About time you got back, you shirker.
This is a natural extension of the same reasoning applied in other settings: needle exchanges, condom distribution, methadone, subsidising illegitimacy. It is called a harm-reduction strategy, and I am not entirely opposed to it. The first problem with it, however, is that advocates consistently underestimate the negative outcomes. They try to paint it as a guaranteed improvement of an already miserable situation. But there are always unintended consequences.
Campaign Finance Reform would be a good example of a harm-reduction strategy gone awry.
Secondly, look at the settings that this is consistently not applied to: concealed carry to reduce violence, school vouchers, rights for terrorists. On those matters, we must maintain an ideological purity.
> This is a natural extension of the same reasoning applied in other settings: needle exchanges, condom distribution, methadone, subsidising illegitimacy. It is called a harm-reduction strategy, and I am not entirely opposed to it.
AVI, I disagree. The things you describe are different in that:
a) They are people screwing up only themselves (except the illegitimacy issue)
b) They relate to self-imposed behavioral limits which society can only partly encourage (and should be thus limited in their approach towards), not enforce.
I will grant you there is a fine line between enabling and reducing harm, and I, too, advocate some care in the latter while avoiding the former.
This is one person harming another, however. Worse -- it's harming a helpless innocent who has no power to resist.
This is "Well, these people took their kids to country 'x' where they could kill them with impunity as religious sacrifices", so, well, what the hell, "let's give them bullets to just do the job with here".
Hey, they're going to do it anyway... *right*?
It's not just a difference in degree with those situations you describe -- it's a difference in kind.

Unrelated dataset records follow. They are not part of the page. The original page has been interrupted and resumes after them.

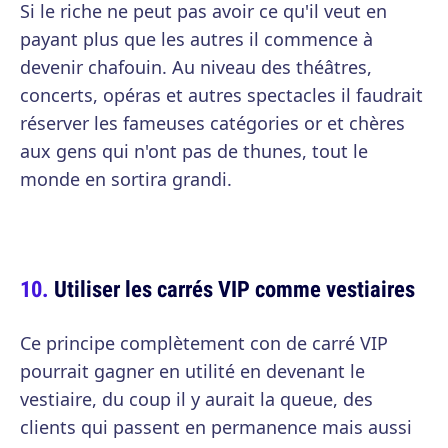
Si le riche ne peut pas avoir ce qu'il veut en
payant plus que les autres il commence à
devenir chafouin. Au niveau des théâtres,
concerts, opéras et autres spectacles il faudrait
réserver les fameuses catégories or et chères
aux gens qui n'ont pas de thunes, tout le
monde en sortira grandi.
Utiliser les carrés VIP comme vestiaires
Ce principe complètement con de carré VIP
pourrait gagner en utilité en devenant le
vestiaire, du coup il y aurait la queue, des
clients qui passent en permanence mais aussi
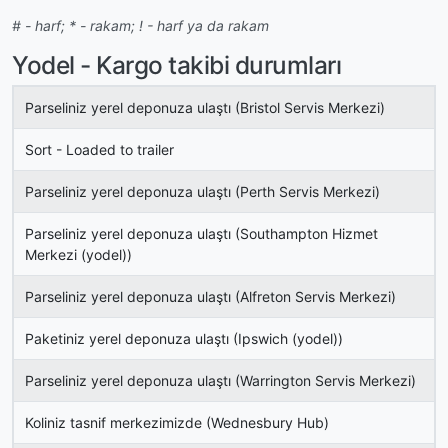
# - harf; * - rakam; ! - harf ya da rakam
Yodel - Kargo takibi durumları
Parseliniz yerel deponuza ulaştı (Bristol Servis Merkezi)
Sort - Loaded to trailer
Parseliniz yerel deponuza ulaştı (Perth Servis Merkezi)
Parseliniz yerel deponuza ulaştı (Southampton Hizmet
Merkezi (yodel))
Parseliniz yerel deponuza ulaştı (Alfreton Servis Merkezi)
Paketiniz yerel deponuza ulaştı (Ipswich (yodel))
Parseliniz yerel deponuza ulaştı (Warrington Servis Merkezi)
Koliniz tasnif merkezimizde (Wednesbury Hub)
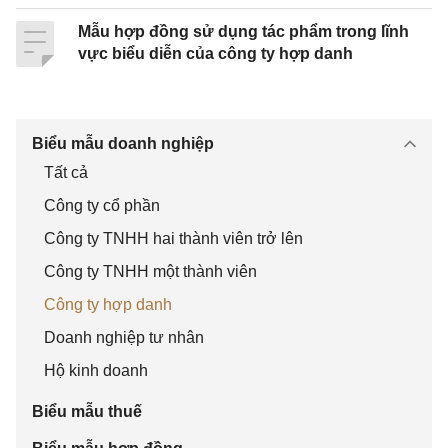
chỉ..............................................................................
..................................
Mẫu hợp đồng sử dụng tác phẩm trong lĩnh
vực biểu diễn của công ty hợp danh
Điện
thoại.................................fax.....................................
................................
Biểu mẫu doanh nghiệp
Tất cả
Hai bên cùng thoả thuận và ký hợp đồng với các
điều khoản sau:
Công ty cổ phần
Công ty TNHH hai thành viên trở lên
Điều1:
Bên A đồng ý
cho bên B
sản xuất bản
Công ty TNHH một thành viên
sao/phân phối
bản ghi âm, ghi hình dưới đây:
Công ty hợp danh
Tên chương trình ghi âm, ghi
Doanh nghiệp tư nhân
hình:...........................................................................
Hộ kinh doanh
.......
Biểu mẫu thuế
(Nếu sử dụng tác phẩm của người khác để sản xuất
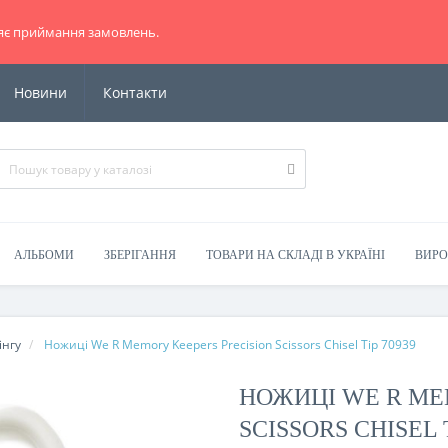
яє приймання замовлень.
Новини
Контакти
АЛЬБОМИ
ЗБЕРІГАННЯ
ТОВАРИ НА СКЛАДІ В УКРАЇНІ
ВИР
інгу
Ножиці We R Memory Keepers Precision Scissors Chisel Tip 70939
НОЖИЦІ WE R ME
SCISSORS CHISEL T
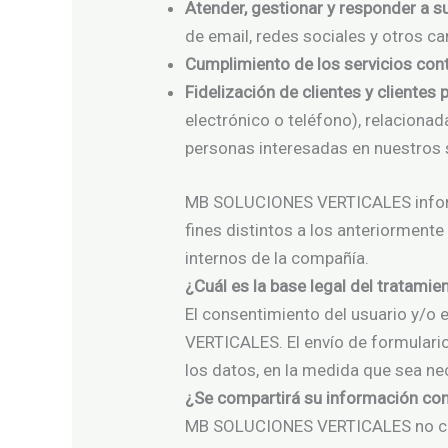
Atender, gestionar y responder a s
de email, redes sociales y otros 
Cumplimiento de los servicios con
Fidelización de clientes y clientes 
electrónico o teléfono), relacion
personas interesadas en nuestros s
MB SOLUCIONES VERTICALES informa
fines distintos a los anteriorment
internos de la compañía.
¿Cuál es la base legal del tratamie
El consentimiento del usuario y/o 
VERTICALES. El envío de formulari
los datos, en la medida que sea ne
¿Se compartirá su información con
MB SOLUCIONES VERTICALES no cede 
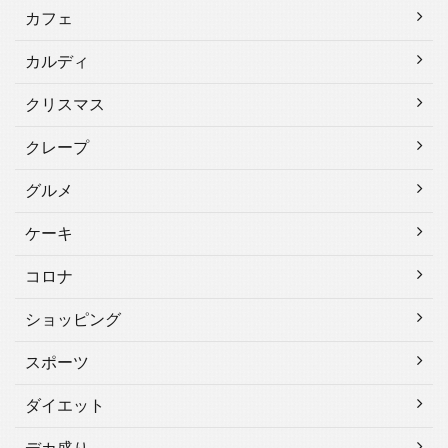
カフェ
カルディ
クリスマス
クレープ
グルメ
ケーキ
コロナ
ショッピング
スポーツ
ダイエット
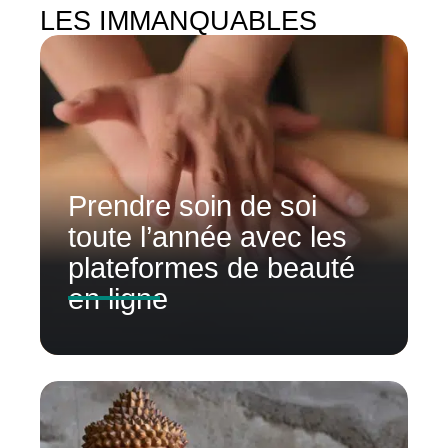
LES IMMANQUABLES
Prendre soin de soi
toute l’année avec les
plateformes de beauté
en ligne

And that is why the "harm reduction strategy" argument fails, and fails badly.
You want a harm reduction strategy?
Require a gyno exam for any children within the correct age range prior to issuing an exit visa for the minor. And a gyno exam on return. Any evidence of change suggesting mutilation leads to prosecution of the parent for child endangerment, abuse, or something of the kind... Gynos will be provided at government expense if desired.
I dunno what, if any, restrictions there are on gyno exams for young girls in Islam. I'd assume that a female is allowed to perform such actions, so it can be allowed that the gyno be female.
THAT would be a "harm reduction strategy" that actually reduced the harm.